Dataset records
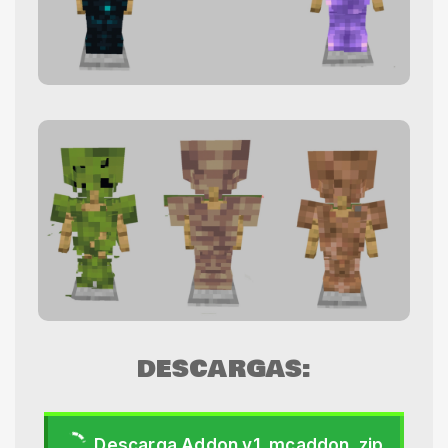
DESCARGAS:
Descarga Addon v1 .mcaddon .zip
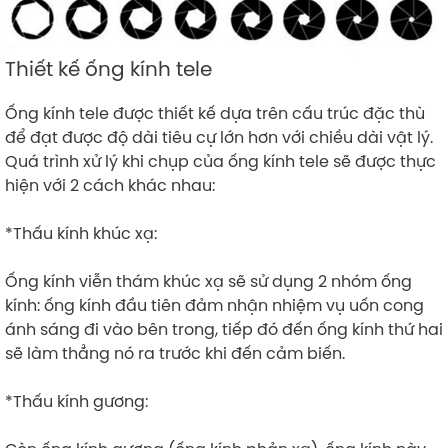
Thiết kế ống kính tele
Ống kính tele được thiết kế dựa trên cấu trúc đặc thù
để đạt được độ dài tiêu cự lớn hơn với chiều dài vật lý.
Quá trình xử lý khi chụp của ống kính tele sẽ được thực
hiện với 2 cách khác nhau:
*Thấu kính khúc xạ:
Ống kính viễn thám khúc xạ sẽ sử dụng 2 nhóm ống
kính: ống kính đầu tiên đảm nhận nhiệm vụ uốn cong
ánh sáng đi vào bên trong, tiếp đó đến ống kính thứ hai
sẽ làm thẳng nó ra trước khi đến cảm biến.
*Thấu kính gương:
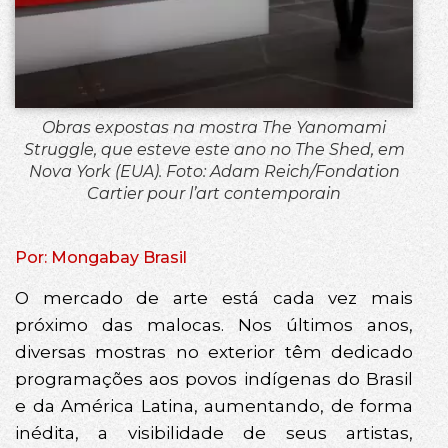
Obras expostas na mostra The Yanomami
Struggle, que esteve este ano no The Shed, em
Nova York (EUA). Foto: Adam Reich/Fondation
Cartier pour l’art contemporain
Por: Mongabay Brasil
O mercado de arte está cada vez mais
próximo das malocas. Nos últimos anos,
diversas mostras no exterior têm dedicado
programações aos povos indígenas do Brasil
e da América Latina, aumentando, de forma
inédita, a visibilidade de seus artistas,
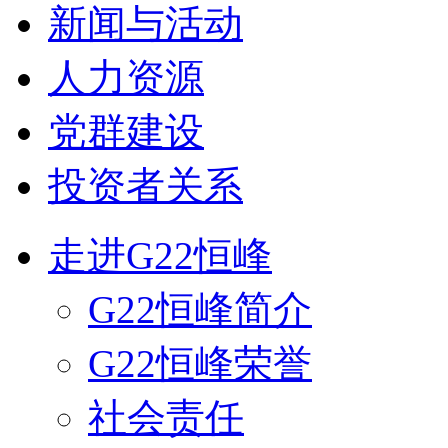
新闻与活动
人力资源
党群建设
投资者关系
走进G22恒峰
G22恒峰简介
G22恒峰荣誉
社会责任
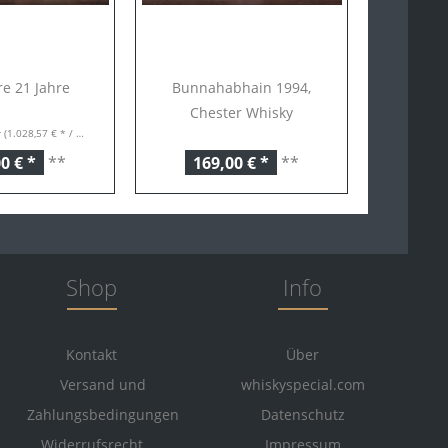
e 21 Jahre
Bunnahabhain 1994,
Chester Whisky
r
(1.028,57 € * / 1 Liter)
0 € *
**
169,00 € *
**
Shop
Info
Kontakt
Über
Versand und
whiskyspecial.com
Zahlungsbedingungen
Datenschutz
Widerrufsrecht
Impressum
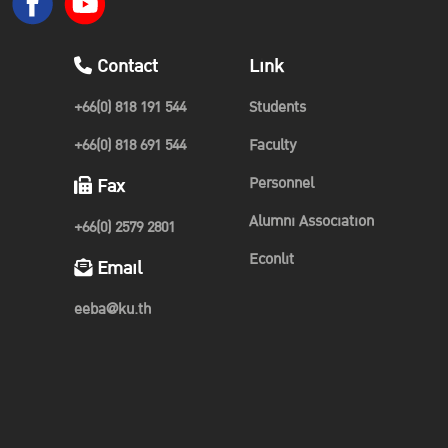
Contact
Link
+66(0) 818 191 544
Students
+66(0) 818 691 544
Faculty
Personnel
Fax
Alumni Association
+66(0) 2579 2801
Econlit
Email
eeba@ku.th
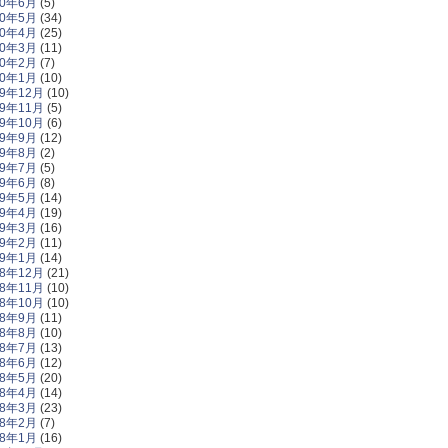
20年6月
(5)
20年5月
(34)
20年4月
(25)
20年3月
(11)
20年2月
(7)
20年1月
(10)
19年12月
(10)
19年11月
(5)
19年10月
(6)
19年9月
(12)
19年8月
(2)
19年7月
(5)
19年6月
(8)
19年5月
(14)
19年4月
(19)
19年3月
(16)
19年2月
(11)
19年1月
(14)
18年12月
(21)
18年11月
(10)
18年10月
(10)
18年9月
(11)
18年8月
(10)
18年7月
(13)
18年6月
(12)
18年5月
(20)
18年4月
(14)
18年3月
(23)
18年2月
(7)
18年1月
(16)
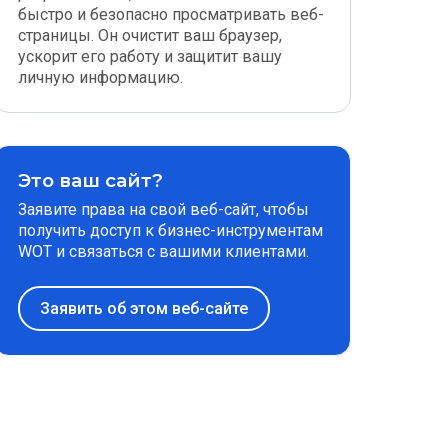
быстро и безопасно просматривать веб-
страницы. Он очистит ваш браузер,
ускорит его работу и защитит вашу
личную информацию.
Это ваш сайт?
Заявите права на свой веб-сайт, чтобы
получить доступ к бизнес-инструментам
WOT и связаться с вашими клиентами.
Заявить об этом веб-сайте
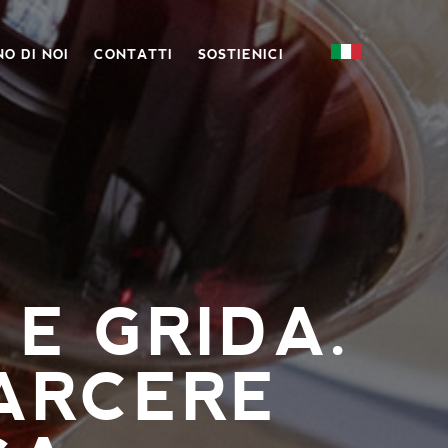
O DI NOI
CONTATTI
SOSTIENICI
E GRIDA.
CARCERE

• **Exercise instructions**
From the data above, count the lines where "tele" occurs and give that figure and nothing else.

• **Exercise solution**
3